### Description of the task
In your copy, reproduce the entries exactly as they are, minus the images.

### Stored data
────────

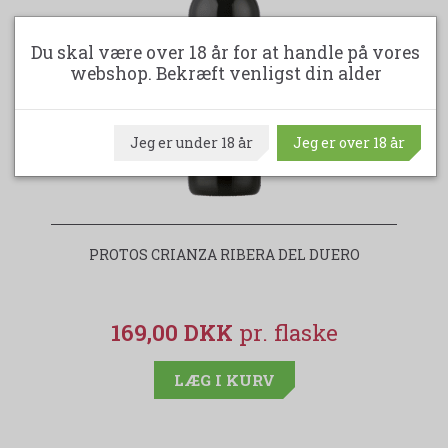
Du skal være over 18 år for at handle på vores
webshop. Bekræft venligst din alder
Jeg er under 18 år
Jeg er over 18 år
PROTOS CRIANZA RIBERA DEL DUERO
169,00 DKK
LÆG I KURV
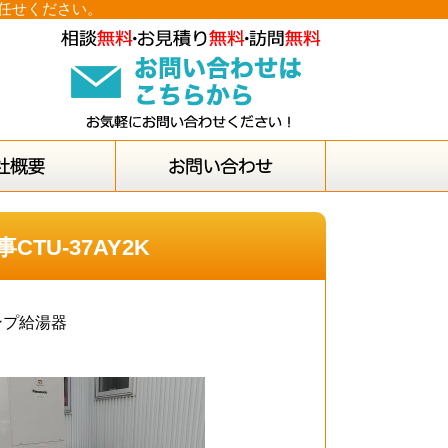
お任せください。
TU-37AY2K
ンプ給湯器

────────

### Response to this exercise
Du skal være over 18 år for at handle på vores
webshop. Bekræft venligst din alder
Jeg er under 18 år
Jeg er over 18 år
PROTOS CRIANZA RIBERA DEL DUERO
169,00 DKK
LÆG I KURV
お任せください。
TU-37AY2K
ンプ給湯器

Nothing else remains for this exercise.